创建一个函数以从数据中添加因子列
Create a function to add factor column from data
我打算读取来自跟踪数据的多个数据集。
他们有一些第一行,我将直接跳过 before/after 阅读。
要保留的重要结构是 3 列中的 x
、y
和 t
数据。
我还需要将 "Label: Caja i" 添加到新列以使其成为 ID 列。每个 i 是每个实验单元。我在完整的数据集中一直到 24,并不总是按顺序。
接下来的问题是如何整理数据集,删除 x、y 和 t headers 并添加 "Caja" 标签。
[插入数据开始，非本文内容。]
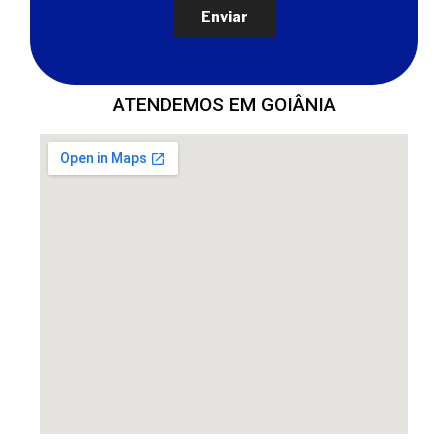
ATENDEMOS EM GOIÂNIA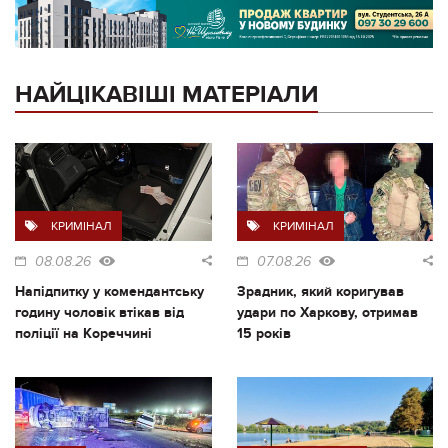
НАЙЦІКАВІШІ МАТЕРІАЛИ
КРИМІНАЛ
КРИМІНАЛ
08.08.26
07.08.26
Напідпитку у комендантську
Зрадник, який коригував
годину чоловік втікав від
удари по Харкову, отримав
поліції на Кореччині
15 років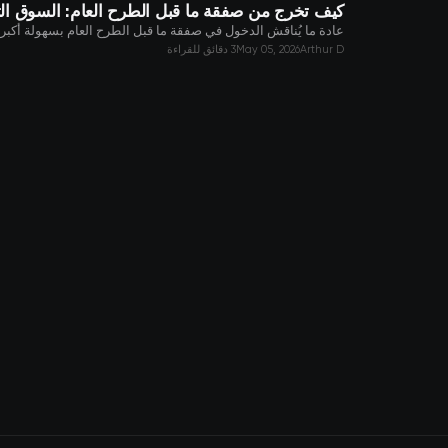
كيف تخرج من صفقة ما قبل الطرح العام: السوق الثا
عادة ما يُناقش الدخول في صفقة ما قبل الطرح العام بسهولة أكبر من
Arthur D
May 05, 2026
3 دقائق للقراءة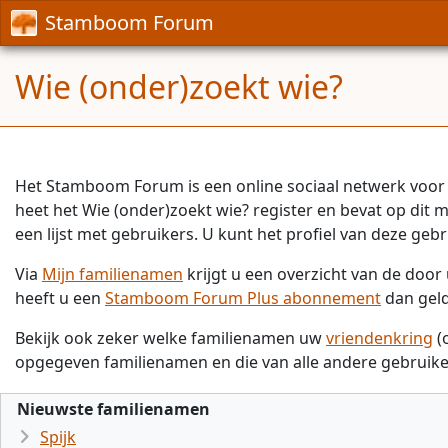
Stamboom Forum
Wie (onder)zoekt wie?
Het Stamboom Forum is een online sociaal netwerk voor 
heet het Wie (onder)zoekt wie? register en bevat op dit
een lijst met gebruikers. U kunt het profiel van deze gebr
Via
Mijn familienamen
krijgt u een overzicht van de doo
heeft u een
Stamboom Forum Plus abonnement
dan gel
Bekijk ook zeker welke familienamen uw
vriendenkring
(
opgegeven familienamen en die van alle andere gebruike
Nieuwste familienamen
Spijk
这是我的数据子集,请注意实验单元记录之间的 NA 线。
dput(cucu)
structure(list(X = c("Key Images", "Title", "0:00:00:00", "",
"Track", "Label :", "Coords (x,y:px; t:time)", "x", "0", "-2",
"-11", "-5", "2", "5", "4", "2", "6", "6", "6", "6", "6", "6",
"7", "-7", "-29", "-27", "-10", "-2", "5", "7", "7", "8", "13",
"", "Track", "Label :", "Coords (x,y:px; t:time)", "x", "0",
"0", "0", "0", "0", "0", "0", "0", "0", "0", "0", "0", "0", "26",
"23", "29", "29", "29", "19", "13", "19", "25", "19", "6", "-1",
"", "Track", "Label :", "Coords (x,y:px; t:time)", "x", "0",
"3", "6", "17"), X.1 = c("", "Time", "0:00:00:00", "", "", "Caja 4",
"", "y", "0", "10", "-11", "2", "17", "29", "25", "12", "-9",
"0", "12", "28", "54", "84", "96", "105", "114", "114", "111",
"112", "111", "116", "120", "120", "127", "", "", "Caja 5", "",
"y", "0", "0", "0", "0", "0", "0", "0", "0", "0", "0", "0", "0",
"0", "44", "27", "12", "1", "0", "2", "3", "2", "-2", "1", "2",
"7", "", "", "Caja 6", "", "y", "0", "14", "32", "38"), X.2 = c("",
"", "", "", "", "", "", "t", "0:00:00:00", "0:00:00:14", "0:00:38:71",
"0:00:38:85", "0:00:39:00", "0:00:39:14", "0:00:39:28", "0:00:39:42",
"0:00:39:57", "0:00:39:71", "0:00:39:85", "0:00:40:00", "0:00:40:14",
"0:00:40:28", "0:00:40:42", "0:00:40:57", "0:00:40:71", "0:00:40:85",
"0:00:41:00", "0:00:41:14", "0:00:41:28", "0:00:41:42", "0:00:41:57",
"0:00:41:71", "0:00:41:85", "", "", "", "", "t", "0:00:00:00",
"0:00:00:14", "0:00:00:28", "0:00:00:42", "0:00:00:57", "0:00:00:71",
"0:00:00:85", "0:00:01:00", "0:00:01:14", "0:00:01:28", "0:00:01:42",
"0:00:01:57", "0:00:01:71", "0:00:40:28", "0:00:40:42", "0:00:40:57",
"0:00:40:71", "0:00:40:85", "0:00:41:00", "0:00:41:14", "0:00:41:28",
"0:00:41:42", "0:00:41:57", "0:00:41:71", "0:00:41:85", "", "",
"", "", "t", "0:00:00:00", "0:00:00:14", "0:00:00:28", "0:00:00:42"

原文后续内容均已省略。